I don’t remember when I first touched a book. They’ve always been around. I do remember the stories and poems my mother read to me, to my brothers, and my twin sister when we were children. I remember how the words came alive as she read them in animated and playful ways. They became more than the flat two-dimensional shapes and lines on a page of a book. I felt them bounce in my head and throughout my body.
Books changed when I started school. I learned to read and then was assigned to read them with a specific intent in mind. That continued for years and I lost something in the process. It wasn’t until I made a book with my hands and with words of my choice did I grasp a deeper and multi-layered understanding of the words. And books became more; they became contained spaces that opened and moved through time as the pages turned, creating a rhythm of sorts.
Black and Blank chronicles an art education. I used the page on plans and rules of composition from John Sloan’s book, The Gist of Art, as a focus for the design. Each page represented a rule of composition with hand-lettered text arranged to function as an image.
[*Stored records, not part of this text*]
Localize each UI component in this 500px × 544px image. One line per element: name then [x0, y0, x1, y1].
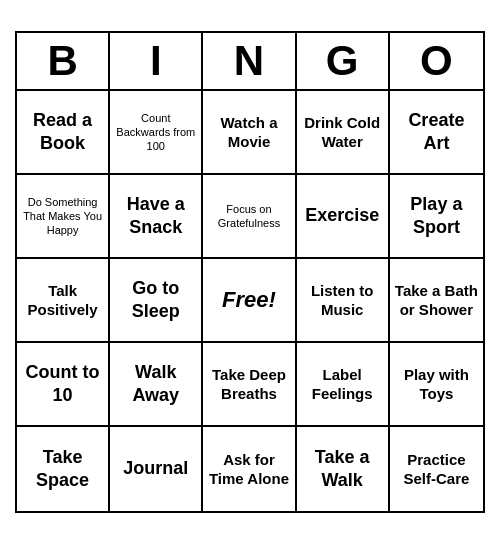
bingo-cell-24: Practice Self-Care: [390, 427, 483, 511]
bingo-letter-o: O: [390, 33, 483, 89]
cell-text-24: Practice Self-Care: [394, 450, 479, 489]
cell-text-17: Take Deep Breaths: [207, 365, 290, 404]
bingo-letter-g: G: [297, 33, 390, 89]
cell-text-23: Take a Walk: [301, 446, 384, 493]
cell-text-1: Count Backwards from 100: [114, 111, 197, 154]
cell-text-13: Listen to Music: [301, 281, 384, 320]
bingo-cell-23: Take a Walk: [297, 427, 390, 511]
bingo-cell-18: Label Feelings: [297, 343, 390, 427]
bingo-card: BINGO Read a BookCount Backwards from 10…: [15, 31, 485, 513]
cell-text-6: Have a Snack: [114, 193, 197, 240]
bingo-cell-5: Do Something That Makes You Happy: [17, 175, 110, 259]
bingo-cell-6: Have a Snack: [110, 175, 203, 259]
bingo-cell-13: Listen to Music: [297, 259, 390, 343]
cell-text-8: Exercise: [305, 204, 379, 227]
cell-text-2: Watch a Movie: [207, 113, 290, 152]
cell-text-9: Play a Sport: [394, 193, 479, 240]
bingo-cell-0: Read a Book: [17, 91, 110, 175]
bingo-cell-14: Take a Bath or Shower: [390, 259, 483, 343]
cell-text-16: Walk Away: [114, 361, 197, 408]
bingo-cell-2: Watch a Movie: [203, 91, 296, 175]
cell-text-18: Label Feelings: [301, 365, 384, 404]
cell-text-5: Do Something That Makes You Happy: [21, 195, 104, 238]
cell-text-7: Focus on Gratefulness: [207, 202, 290, 231]
bingo-header: BINGO: [17, 33, 483, 91]
bingo-cell-7: Focus on Gratefulness: [203, 175, 296, 259]
cell-text-22: Ask for Time Alone: [207, 450, 290, 489]
bingo-cell-21: Journal: [110, 427, 203, 511]
cell-text-4: Create Art: [394, 109, 479, 156]
cell-text-20: Take Space: [21, 446, 104, 493]
cell-text-0: Read a Book: [21, 109, 104, 156]
bingo-cell-12: Free!: [203, 259, 296, 343]
bingo-letter-b: B: [17, 33, 110, 89]
bingo-cell-15: Count to 10: [17, 343, 110, 427]
bingo-cell-20: Take Space: [17, 427, 110, 511]
bingo-cell-10: Talk Positively: [17, 259, 110, 343]
bingo-cell-22: Ask for Time Alone: [203, 427, 296, 511]
bingo-grid: Read a BookCount Backwards from 100Watch…: [17, 91, 483, 511]
bingo-cell-3: Drink Cold Water: [297, 91, 390, 175]
bingo-cell-8: Exercise: [297, 175, 390, 259]
bingo-cell-11: Go to Sleep: [110, 259, 203, 343]
cell-text-11: Go to Sleep: [114, 277, 197, 324]
cell-text-21: Journal: [123, 457, 188, 480]
cell-text-3: Drink Cold Water: [301, 113, 384, 152]
bingo-cell-19: Play with Toys: [390, 343, 483, 427]
cell-text-14: Take a Bath or Shower: [394, 281, 479, 320]
bingo-cell-17: Take Deep Breaths: [203, 343, 296, 427]
cell-text-12: Free!: [222, 286, 276, 315]
bingo-cell-9: Play a Sport: [390, 175, 483, 259]
bingo-cell-4: Create Art: [390, 91, 483, 175]
bingo-letter-n: N: [203, 33, 296, 89]
cell-text-10: Talk Positively: [21, 281, 104, 320]
bingo-letter-i: I: [110, 33, 203, 89]
bingo-cell-1: Count Backwards from 100: [110, 91, 203, 175]
bingo-cell-16: Walk Away: [110, 343, 203, 427]
cell-text-15: Count to 10: [21, 361, 104, 408]
cell-text-19: Play with Toys: [394, 365, 479, 404]
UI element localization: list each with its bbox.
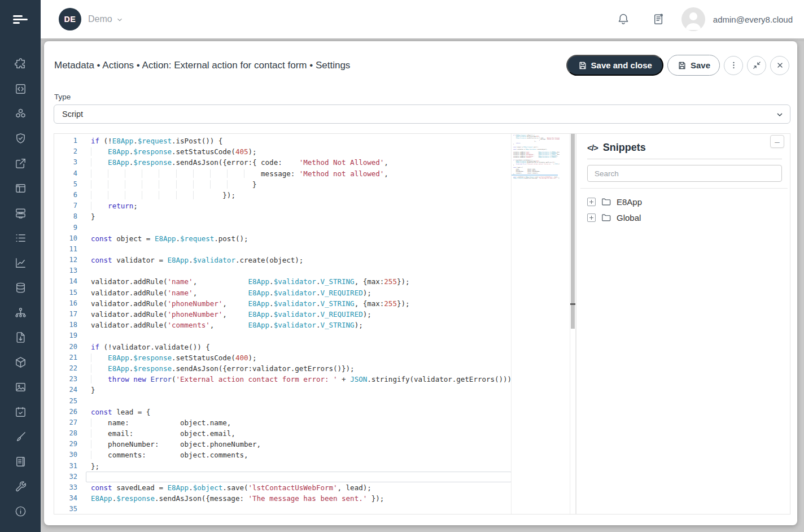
type-select[interactable]: Script bbox=[54, 104, 790, 124]
snippet-folder-e8app[interactable]: E8App bbox=[587, 194, 790, 210]
minimap-cursor-line bbox=[512, 175, 558, 176]
save-button[interactable]: Save bbox=[667, 55, 720, 76]
code-line: } bbox=[91, 179, 512, 190]
scrollbar-cursor-marker bbox=[570, 303, 575, 305]
code-line: name: object.name, bbox=[91, 417, 512, 428]
chevron-down-icon bbox=[116, 16, 124, 24]
line-number: 19 bbox=[54, 330, 77, 341]
sidebar-item-code-square[interactable] bbox=[0, 76, 41, 101]
line-number: 29 bbox=[54, 439, 77, 450]
sidebar-item-file-download[interactable] bbox=[0, 325, 41, 350]
code-line bbox=[91, 396, 512, 407]
close-icon bbox=[775, 60, 785, 70]
workspace-avatar: DE bbox=[59, 8, 81, 30]
editor-code[interactable]: if (!E8App.$request.isPost()) { E8App.$r… bbox=[91, 136, 512, 514]
workspace-switcher[interactable]: DE Demo bbox=[59, 8, 124, 30]
info-icon bbox=[14, 505, 27, 518]
line-number: 34 bbox=[54, 493, 77, 504]
snippets-tree: E8AppGlobal bbox=[576, 189, 790, 225]
user-avatar[interactable] bbox=[681, 7, 705, 31]
line-number: 9 bbox=[54, 223, 77, 233]
code-line: validator.addRule('name', E8App.$validat… bbox=[91, 287, 512, 298]
sidebar-item-shield-check[interactable] bbox=[0, 126, 41, 151]
sidebar-item-chart[interactable] bbox=[0, 250, 41, 275]
top-header: DE Demo admin@every8.cloud bbox=[41, 0, 804, 38]
code-line: validator.addRule('name', E8App.$validat… bbox=[91, 276, 512, 287]
hierarchy-icon bbox=[14, 306, 27, 319]
sidebar-item-stacked-trays[interactable] bbox=[0, 200, 41, 225]
folder-icon bbox=[601, 197, 611, 207]
sidebar-item-database[interactable] bbox=[0, 275, 41, 300]
snippets-search-input[interactable] bbox=[587, 165, 782, 182]
chevron-down-icon bbox=[775, 110, 784, 119]
snippet-folder-global[interactable]: Global bbox=[587, 210, 790, 225]
close-button[interactable] bbox=[770, 56, 789, 75]
stacked-trays-icon bbox=[14, 207, 27, 220]
menu-toggle-button[interactable] bbox=[0, 0, 41, 38]
calendar-check-icon bbox=[14, 405, 27, 418]
wrench-icon bbox=[14, 480, 27, 493]
sidebar-item-wrench[interactable] bbox=[0, 474, 41, 499]
settings-panel: Metadata • Actions • Action: External ac… bbox=[44, 41, 797, 525]
code-line: const validator = E8App.$validator.creat… bbox=[91, 255, 512, 265]
external-link-icon bbox=[14, 157, 27, 170]
sidebar-item-cube[interactable] bbox=[0, 350, 41, 374]
more-options-button[interactable] bbox=[724, 56, 743, 75]
folder-label: Global bbox=[617, 213, 641, 223]
code-icon: </> bbox=[587, 143, 598, 152]
sidebar-item-external-link[interactable] bbox=[0, 151, 41, 176]
expand-icon[interactable] bbox=[587, 198, 596, 206]
notifications-button[interactable] bbox=[616, 12, 631, 27]
sidebar-item-list[interactable] bbox=[0, 225, 41, 250]
code-editor[interactable]: 1234567891011121314151617181920212223242… bbox=[54, 134, 570, 514]
line-number: 33 bbox=[54, 482, 77, 493]
workspace-name: Demo bbox=[88, 14, 112, 24]
code-line bbox=[91, 265, 512, 276]
sidebar-item-brush[interactable] bbox=[0, 424, 41, 449]
kebab-icon bbox=[729, 60, 739, 70]
sidebar-item-hierarchy[interactable] bbox=[0, 300, 41, 325]
save-and-close-button[interactable]: Save and close bbox=[566, 55, 663, 76]
sidebar-item-blocks[interactable] bbox=[0, 101, 41, 126]
minimap[interactable]: if (!E8App.$request.isPost()) { E8App.$r… bbox=[513, 134, 560, 180]
code-line: const object = E8App.$request.post(); bbox=[91, 233, 512, 244]
scrollbar-thumb[interactable] bbox=[571, 134, 575, 329]
sidebar-nav bbox=[0, 38, 41, 524]
user-email: admin@every8.cloud bbox=[713, 15, 793, 24]
puzzle-icon bbox=[14, 58, 27, 71]
folder-label: E8App bbox=[617, 197, 642, 207]
line-number: 2 bbox=[54, 146, 77, 157]
line-number: 16 bbox=[54, 298, 77, 309]
line-number: 25 bbox=[54, 396, 77, 407]
browser-window-icon bbox=[14, 182, 27, 195]
sidebar-item-puzzle[interactable] bbox=[0, 51, 41, 76]
code-line bbox=[91, 330, 512, 341]
code-line: E8App.$response.sendAsJson({error:{ code… bbox=[91, 157, 512, 168]
code-line: validator.addRule('phoneNumber', E8App.$… bbox=[91, 298, 512, 309]
line-number: 11 bbox=[54, 244, 77, 255]
code-line: const savedLead = E8App.$object.save('ls… bbox=[91, 482, 512, 493]
file-download-icon bbox=[14, 331, 27, 344]
line-number: 12 bbox=[54, 255, 77, 265]
sidebar-item-book[interactable] bbox=[0, 449, 41, 474]
code-line bbox=[91, 244, 512, 255]
sidebar-item-calendar-check[interactable] bbox=[0, 399, 41, 424]
expand-icon[interactable] bbox=[587, 213, 596, 222]
cube-icon bbox=[14, 356, 27, 369]
code-line: email: object.email, bbox=[91, 428, 512, 439]
snippets-collapse-button[interactable]: – bbox=[770, 135, 784, 148]
code-line: const lead = { bbox=[91, 407, 512, 417]
code-line bbox=[91, 472, 512, 482]
sidebar-item-browser-window[interactable] bbox=[0, 176, 41, 200]
collapse-window-button[interactable] bbox=[747, 56, 766, 75]
code-line: message: 'Method not allowed', bbox=[91, 168, 512, 179]
brush-icon bbox=[14, 430, 27, 443]
sidebar-item-info[interactable] bbox=[0, 499, 41, 524]
line-number: 22 bbox=[54, 363, 77, 374]
line-number: 30 bbox=[54, 450, 77, 460]
release-notes-button[interactable] bbox=[651, 12, 666, 27]
save-icon bbox=[578, 60, 588, 71]
sidebar-item-image[interactable] bbox=[0, 374, 41, 399]
editor-vertical-scrollbar[interactable] bbox=[570, 134, 576, 514]
line-number: 4 bbox=[54, 168, 77, 179]
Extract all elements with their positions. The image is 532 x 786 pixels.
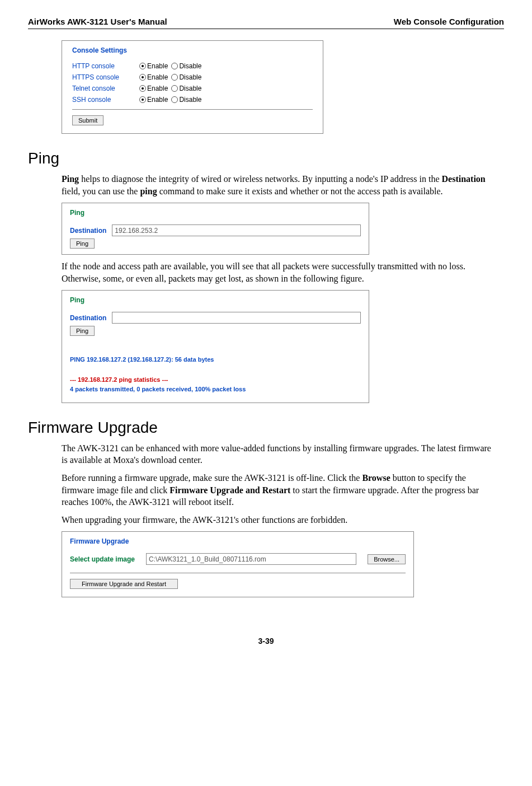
console-row-https: HTTPS console Enable Disable [72, 73, 313, 81]
destination-input[interactable] [112, 224, 361, 236]
radio-disable[interactable]: Disable [171, 96, 201, 104]
console-row-ssh: SSH console Enable Disable [72, 96, 313, 104]
destination-label: Destination [70, 227, 106, 235]
destination-label: Destination [70, 314, 106, 322]
console-label: SSH console [72, 96, 139, 104]
page-number: 3-39 [28, 637, 504, 645]
page-header: AirWorks AWK-3121 User's Manual Web Cons… [28, 17, 504, 26]
radio-disable[interactable]: Disable [171, 73, 201, 81]
ping-button[interactable]: Ping [70, 326, 95, 336]
radio-enable[interactable]: Enable [139, 85, 168, 92]
header-left: AirWorks AWK-3121 User's Manual [28, 17, 167, 26]
radio-enable[interactable]: Enable [139, 73, 168, 81]
submit-button[interactable]: Submit [72, 115, 103, 125]
firmware-panel: Firmware Upgrade Select update image Bro… [62, 531, 414, 597]
console-settings-panel: Console Settings HTTP console Enable Dis… [62, 40, 323, 134]
firmware-heading: Firmware Upgrade [28, 419, 504, 437]
console-label: HTTPS console [72, 73, 139, 81]
ping-result-panel: Ping Destination Ping PING 192.168.127.2… [62, 290, 369, 403]
console-row-telnet: Telnet console Enable Disable [72, 85, 313, 92]
ping-button[interactable]: Ping [70, 238, 95, 249]
header-right: Web Console Configuration [394, 17, 504, 26]
radio-disable[interactable]: Disable [171, 62, 201, 70]
ping-result-text: PING 192.168.127.2 (192.168.127.2): 56 d… [70, 355, 361, 394]
console-label: HTTP console [72, 62, 139, 70]
browse-button[interactable]: Browse... [368, 554, 406, 564]
destination-input[interactable] [112, 312, 361, 324]
select-image-label: Select update image [70, 555, 135, 563]
radio-enable[interactable]: Enable [139, 96, 168, 104]
ping-heading: Ping [28, 149, 504, 167]
ping-intro-text: Ping helps to diagnose the integrity of … [62, 173, 498, 197]
console-settings-title: Console Settings [72, 46, 313, 54]
header-rule [28, 29, 504, 29]
divider [70, 573, 406, 573]
divider [72, 109, 313, 110]
radio-enable[interactable]: Enable [139, 62, 168, 70]
console-label: Telnet console [72, 85, 139, 92]
firmware-upgrade-button[interactable]: Firmware Upgrade and Restart [70, 579, 178, 589]
ping-panel: Ping Destination Ping [62, 203, 369, 255]
firmware-panel-title: Firmware Upgrade [70, 537, 406, 545]
firmware-body-text: The AWK-3121 can be enhanced with more v… [62, 442, 498, 526]
firmware-file-input[interactable] [146, 553, 356, 565]
ping-panel-title: Ping [70, 209, 361, 217]
ping-panel-title: Ping [70, 296, 361, 304]
radio-disable[interactable]: Disable [171, 85, 201, 92]
console-row-http: HTTP console Enable Disable [72, 62, 313, 70]
ping-mid-text: If the node and access path are availabl… [62, 260, 498, 284]
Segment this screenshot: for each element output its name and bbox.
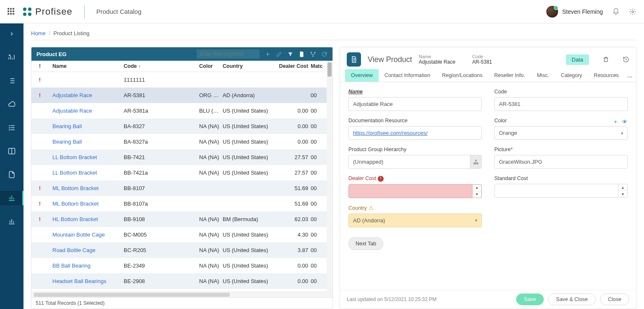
document-icon — [347, 52, 361, 67]
close-button[interactable]: Close — [600, 294, 629, 305]
detail-footer: Last updated on 5/12/2021 10:25:32 PM Sa… — [340, 290, 636, 309]
vertical-scrollbar[interactable] — [327, 61, 332, 291]
chevron-down-icon: ▾ — [475, 218, 478, 223]
tab-misc[interactable]: Misc. — [531, 69, 555, 82]
filter-icon[interactable] — [287, 51, 293, 57]
spinner-down-icon[interactable]: ▼ — [473, 191, 481, 198]
user-chip[interactable]: Steven Fleming — [546, 6, 603, 18]
save-button[interactable]: Save — [516, 294, 544, 305]
sidebar-tasks[interactable] — [0, 121, 23, 135]
horizontal-scrollbar[interactable] — [31, 291, 332, 297]
doc-link[interactable]: https://profisee.com/resources/ — [348, 126, 482, 140]
tab-region[interactable]: Region/Locations — [436, 69, 488, 82]
picture-field[interactable] — [494, 155, 628, 169]
tabs: Overview Contact Information Region/Loca… — [340, 69, 636, 82]
table-row[interactable]: Bearing BallBA-8327NA (NA)US (United Sta… — [31, 118, 332, 134]
color-view-icon[interactable]: 👁 — [622, 118, 628, 125]
data-button[interactable]: Data — [566, 54, 589, 65]
svg-rect-6 — [475, 160, 476, 160]
app-launcher-icon[interactable] — [8, 8, 15, 15]
color-select[interactable] — [494, 126, 628, 140]
color-add-icon[interactable]: ＋ — [613, 118, 618, 126]
sort-asc-icon: ↑ — [138, 64, 141, 69]
gear-icon[interactable] — [629, 8, 636, 15]
table-row[interactable]: !ML Bottom BracketBB-8107a51.6900 — [31, 196, 332, 211]
table-row[interactable]: Mountain Bottle CageBC-M005NA (NA)US (Un… — [31, 227, 332, 242]
sidebar-expand[interactable] — [0, 27, 23, 41]
code-label: Code — [494, 89, 628, 95]
table-row[interactable]: Headset Ball BearingsBE-2908NA (NA)US (U… — [31, 273, 332, 289]
breadcrumb-home[interactable]: Home — [31, 30, 46, 36]
sidebar-file[interactable] — [0, 167, 23, 182]
table-row[interactable]: !ML Bottom BracketBB-810751.6900 — [31, 180, 332, 196]
name-field[interactable] — [348, 97, 482, 111]
grid-footer: 511 Total Records (1 Selected) — [31, 297, 332, 309]
spinner-up-icon[interactable]: ▲ — [618, 184, 627, 191]
group-field[interactable] — [348, 155, 470, 169]
detail-form: Name Code Documentation Resource https:/… — [340, 82, 636, 290]
trash-icon[interactable] — [602, 56, 609, 63]
sidebar-panels[interactable] — [0, 144, 23, 158]
brand-logo: Profisee — [23, 6, 73, 17]
relations-icon[interactable] — [310, 51, 316, 57]
next-tab-button[interactable]: Next Tab — [348, 237, 383, 250]
table-row[interactable]: Adjustable RaceAR-5381aBLU (…US (United … — [31, 103, 332, 118]
group-label: Product Group Hierarchy — [348, 147, 482, 152]
svg-point-0 — [632, 10, 634, 13]
add-icon[interactable] — [265, 51, 271, 57]
table-row[interactable]: Bearing BallBA-8327aNA (NA)US (United St… — [31, 134, 332, 149]
table-row[interactable]: !HL Bottom BracketBB-9108NA (NA)BM (Berm… — [31, 211, 332, 227]
tab-category[interactable]: Category — [555, 69, 588, 82]
color-label: Color — [494, 118, 507, 124]
detail-title: View Product — [368, 55, 412, 64]
grid-header: Product EG — [31, 47, 332, 61]
tab-overview[interactable]: Overview — [345, 69, 379, 82]
export-icon[interactable] — [299, 51, 305, 57]
save-close-button[interactable]: Save & Close — [548, 294, 596, 305]
history-icon[interactable] — [623, 56, 629, 63]
table-row[interactable]: Road Bottle CageBC-R205NA (NA)US (United… — [31, 242, 332, 258]
table-row[interactable]: LL Bottom BracketBB-7421NA (NA)US (Unite… — [31, 149, 332, 165]
sidebar-list[interactable] — [0, 74, 23, 88]
tab-resources[interactable]: Resources — [588, 69, 625, 82]
tab-contact[interactable]: Contact Information — [379, 69, 436, 82]
grid-table: ! Name Code ↑ Color Country Dealer Cost … — [31, 61, 332, 291]
tab-reseller[interactable]: Reseller Info. — [488, 69, 531, 82]
page-title: Product Catalog — [96, 8, 142, 15]
stdcost-label: Standard Cost — [494, 175, 628, 181]
svg-rect-7 — [474, 163, 475, 164]
code-field[interactable] — [494, 97, 628, 111]
avatar — [546, 6, 558, 18]
table-row[interactable]: !Adjustable RaceAR-5381ORG …AD (Andorra)… — [31, 88, 332, 103]
svg-point-3 — [311, 52, 312, 53]
filter-input[interactable] — [197, 49, 260, 59]
error-badge-icon: ! — [378, 176, 384, 182]
name-label: Name — [348, 89, 482, 95]
sidebar-reports[interactable] — [0, 214, 23, 229]
edit-icon[interactable] — [276, 51, 282, 57]
chevron-down-icon: ▾ — [621, 130, 623, 136]
svg-rect-8 — [475, 163, 476, 164]
table-row[interactable]: BB Ball BearingBE-2349NA (NA)US (United … — [31, 258, 332, 273]
table-row[interactable]: !1111111 — [31, 72, 332, 88]
sidebar-cloud[interactable] — [0, 97, 23, 111]
sidebar-dashboard[interactable] — [0, 50, 23, 64]
table-row[interactable]: LL Bottom BracketBB-7421aNA (NA)US (Unit… — [31, 165, 332, 180]
last-updated: Last updated on 5/12/2021 10:25:32 PM — [347, 296, 436, 302]
grid-panel: Product EG ! Name Code ↑ Color — [31, 47, 333, 309]
hierarchy-icon[interactable] — [470, 155, 482, 169]
picture-label: Picture* — [494, 147, 628, 152]
spinner-up-icon[interactable]: ▲ — [473, 185, 481, 191]
stdcost-field[interactable] — [494, 184, 618, 198]
country-label: Country⚠ — [348, 205, 482, 211]
sidebar-analytics-active[interactable] — [0, 191, 23, 205]
svg-rect-9 — [477, 163, 478, 164]
spinner-down-icon[interactable]: ▼ — [618, 191, 627, 197]
dealer-cost-field[interactable] — [348, 184, 473, 198]
topbar: Profisee Product Catalog Steven Fleming — [0, 0, 644, 23]
tabs-overflow[interactable]: … — [625, 72, 635, 79]
bell-icon[interactable] — [612, 8, 620, 15]
country-select[interactable] — [348, 214, 482, 227]
refresh-icon[interactable] — [321, 51, 327, 57]
svg-point-1 — [9, 55, 10, 56]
I think of the accordion fold as a transitional book form because it can be read in different ways—like a book as a space with the temporal quality of turning the pages and also like a sculpture as object with angles for viewing.
Thoughts on Creating chronicles an art education. I reflected on the first line* of chapter 13 from Rudolph Arnheim’s book, Visual Thinking. The words lead me to think about “words” as a medium and “mediums” as ways to visually express words.
*“Thoughts need shape, and shape must be derived from some medium.”